* _DATA RECORDS_
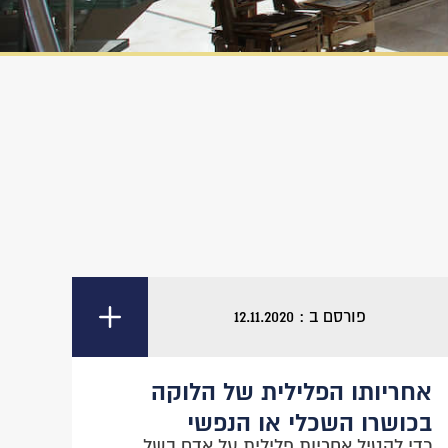
פורסם ב : 12.11.2020
אחריותו הפלילית של הלוקה
בכושרו השכלי או הנפשי
כדי להטיל אחריות פלילית על אדם בשל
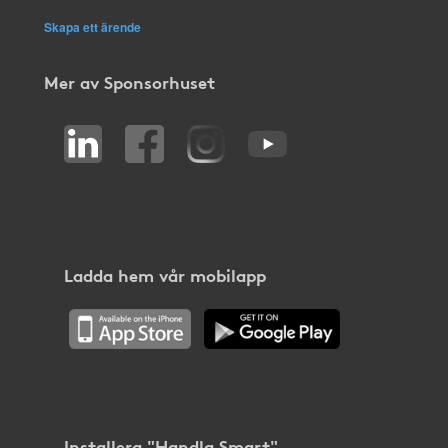
Skapa ett ärende
Mer av Sponsorhuset
Ladda hem vår mobilapp
Installera "Handla Smart"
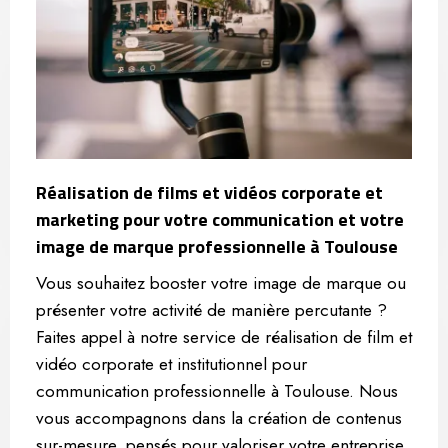
Réalisation de films et vidéos corporate et
marketing pour votre communication et votre
image de marque professionnelle à Toulouse
Vous souhaitez booster votre image de marque ou
présenter votre activité de manière percutante ?
Faites appel à notre service de réalisation de film et
vidéo corporate et institutionnel pour
communication professionnelle à Toulouse. Nous
vous accompagnons dans la création de contenus
sur-mesure, pensés pour valoriser votre entreprise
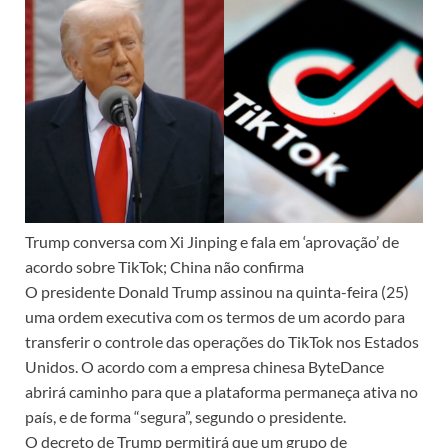
Trump conversa com Xi Jinping e fala em ‘aprovação’ de
acordo sobre TikTok; China não confirma
O presidente Donald Trump assinou na quinta-feira (25)
uma ordem executiva com os termos de um acordo para
transferir o controle das operações do TikTok nos Estados
Unidos. O acordo com a empresa chinesa ByteDance
abrirá caminho para que a plataforma permaneça ativa no
país, e de forma “segura”, segundo o presidente.
O decreto de Trump permitirá que um grupo de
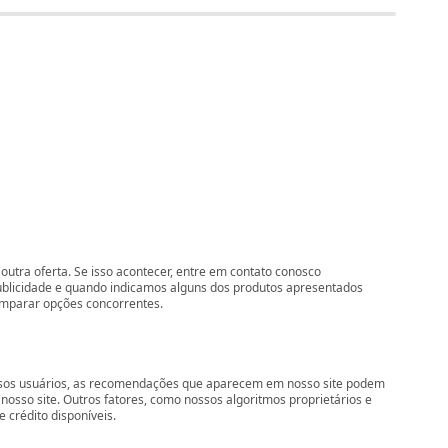
outra oferta. Se isso acontecer, entre em contato conosco
ublicidade e quando indicamos alguns dos produtos apresentados
comparar opções concorrentes.
nossos usuários, as recomendações que aparecem em nosso site podem
so site. Outros fatores, como nossos algoritmos proprietários e
 crédito disponíveis.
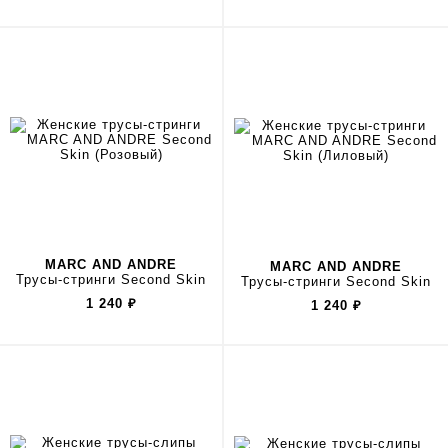
MARC AND ANDRE
MARC AND ANDRE
Трусы-стринги Second Skin
Трусы-стринги Second Skin
1 240
₽
1 240
₽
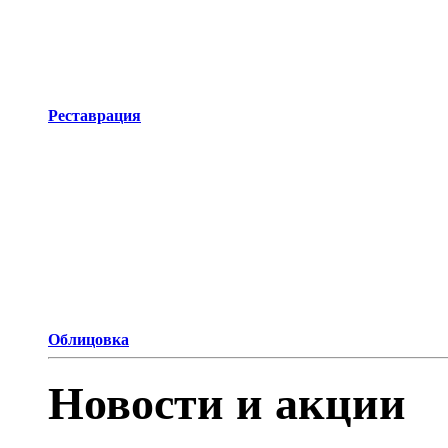
Реставрация
Облицовка
Новости и акции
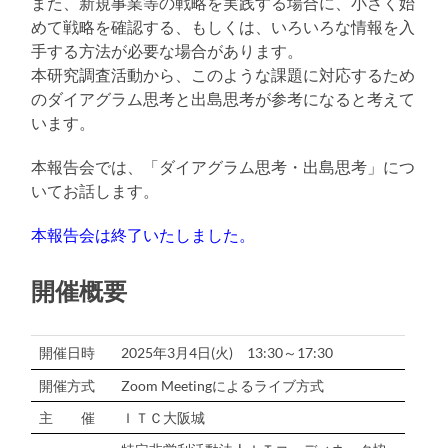
また、新規事業等の戦略を実践する場合に、小さく始
めて戦略を確認する、もしくは、いろいろな情報を入
手する方法が必要な場合があります。
本研究調査活動から、このような課題に対応するため
のダイアグラム思考と出島思考が参考になると考えて
います。
本報告会では、「ダイアグラム思考・出島思考」につ
いてお話します。
本報告会は終了いたしました。
開催概要
開催日時
2025年3月4日(火) 13:30～17:30
開催方式
Zoom Meetingによるライブ方式
主 催
ＩＴＣ大阪城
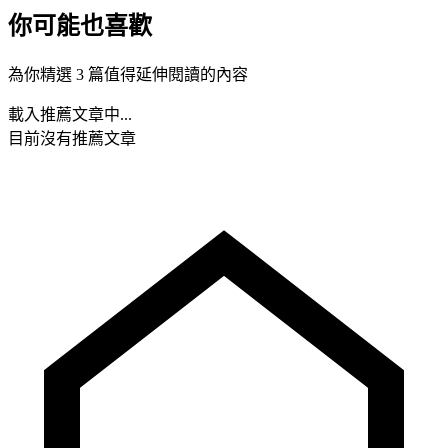
你可能也喜歡
為你精選 3 篇值得延伸閱讀的內容
載入推薦文章中...
目前沒有推薦文章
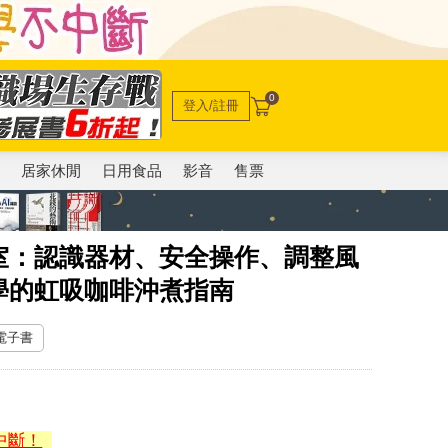
0
登入/註冊
電
居家休閒
日用食品
影音
售票
室：認識器材、安全操作、調整風
學的虹吸咖啡沖煮指南
 電子書
中斷！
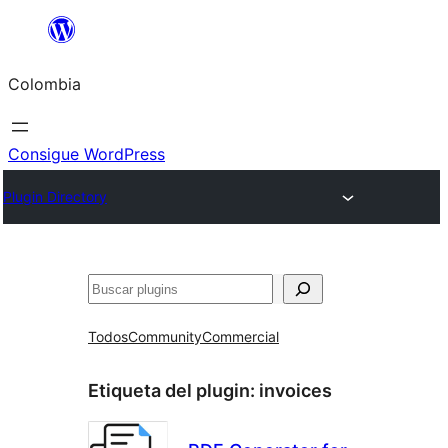
Saltar
al
Colombia
contenido
Consigue WordPress
Plugin Directory
Buscar
Todos
Community
Commercial
Etiqueta del plugin:
invoices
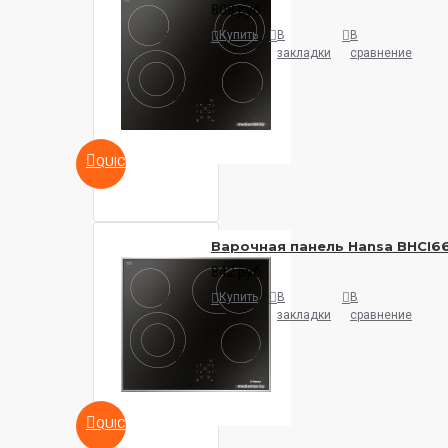
808 руб.
Купить
В
В
закладки
сравнение
QUICKVIEW
Варочная панель Hansa BHCI6
842 руб.
Купить
В
В
закладки
сравнение
QUICKVIEW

* _ACTION ITEM_
Copy, word for word, the entries above from the first line to the line that holds "O presidente Donald". Drop the pictures.

* _FINAL ANSWER_
פורסם ב : 12.11.2020
אחריותו הפלילית של הלוקה
בכושרו השכלי או הנפשי
כדי להטיל אחריות פלילית על אדם בשל
Skapa ett ärende
Mer av Sponsorhuset
Ladda hem vår mobilapp
Installera "Handla Smart"
Réalisation de films et vidéos corporate et
marketing pour votre communication et votre
image de marque professionnelle à Toulouse
Vous souhaitez booster votre image de marque ou
présenter votre activité de manière percutante ?
Faites appel à notre service de réalisation de film et
vidéo corporate et institutionnel pour
communication professionnelle à Toulouse. Nous
vous accompagnons dans la création de contenus
sur-mesure, pensés pour valoriser votre entreprise
Trump conversa com Xi Jinping e fala em ‘aprovação’ de
acordo sobre TikTok; China não confirma
O presidente Donald Trump assinou na quinta-feira (25)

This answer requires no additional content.